Il suffit de regarder l’Australie cette semaine pour voir que les choses n’ont pas fonctionné de cette façon. Le secteur de l’information en général fait mal, et certains éditeurs, notamment le puissant Rupert Murdoch, disent que les plates-formes profitant de leur contenu d’information en sont une des principales raisons. Cet argument a gagné la faveur du gouvernement du pays, qui envisage une loi exigeant que des plateformes comme Google et Facebook négocient une compensation pour les dommages que son comportement a causés aux publications d’information.
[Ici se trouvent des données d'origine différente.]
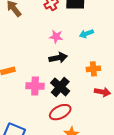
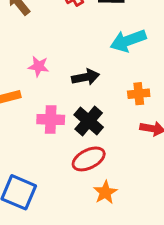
cyan arrow: (86, 34) -> (128, 41), size x1.6
pink star: (56, 37) -> (39, 66), moved

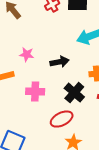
black cross: (89, 121) -> (74, 93), moved

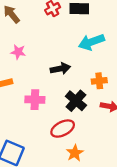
pink star: (27, 54) -> (18, 52), moved

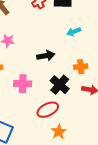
cyan arrow: (91, 42) -> (74, 32), size x0.6

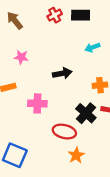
black cross: (60, 85) -> (86, 113), moved
red ellipse: (48, 110) -> (64, 132), turned 40

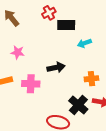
black rectangle: (81, 15) -> (66, 25), moved
pink cross: (37, 103) -> (31, 84), moved

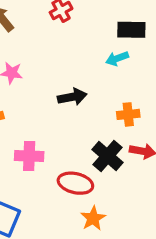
black rectangle: (66, 25) -> (131, 30), moved
pink cross: (31, 84) -> (29, 156), moved

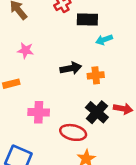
black rectangle: (131, 30) -> (87, 19), moved
orange cross: (128, 114) -> (96, 75), moved

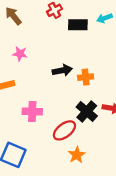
cyan arrow: (104, 40) -> (104, 18), moved
red ellipse: (73, 132) -> (64, 130), turned -50

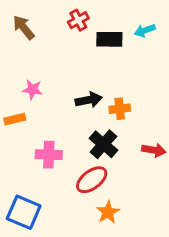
pink star: (20, 54) -> (33, 90), moved
black cross: (87, 112) -> (103, 144), moved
Bien que les deux sociétés nient leur culpabilité, Google a décidé cette semaine de jeter quelques millions de ses vastes bénéfices à Murdoch et à d’autres éditeurs. (L’accord fait partie d’un programme mondial existant, mais le calendrier lie inextricablement cet arrangement à la loi imminente dans le pays d’origine de Murdoch.) Le toujours têtu Zuckerberg, quant à lui, a enfoncé ses talons, un geste qu’il fait si souvent qu’on soupçonne qu’une équipe de cordonniers est de garde. N’attendant même pas que la loi soit adoptée, il a ordonné à son équipe de changer le fil d’actualité en fil d’actualité sans fil d’actualité, effaçant tous les liens vers des articles d’actualité dans les fil d’actualité australiens et bloquant également les liens vers les sites d’informations australiens dans le monde entier. Facebook n’a gagné aucun ami en exécutant la suppression si maladroitement qu’il a accidentellement supprimé des sites gouvernementaux et d’intérêt public offrant des informations vitales.

Ce qui est étrange à propos de ces machinations, c’est que cette guerre – qui pourrait bien s’étendre à d’autres pays qui ne sont pas satisfaits des plates-formes – se déroule sur le mauvais champ de bataille. Bien que la loi ne semble pas très précise sur la question, les législateurs australiens semblent avoir accepté l’affirmation murdochienne de longue date selon laquelle Google et Facebook volent du contenu d’actualité en créant des liens vers des articles, parfois même en fournissant des extraits. Mais cette affirmation est fausse: les liens sont bénéfiques pour les organes de presse, car ils envoient les lecteurs vers leurs pages. Si un site d’actualités souhaite se désinscrire, il peut simplement bloquer les liens. Où est le mal?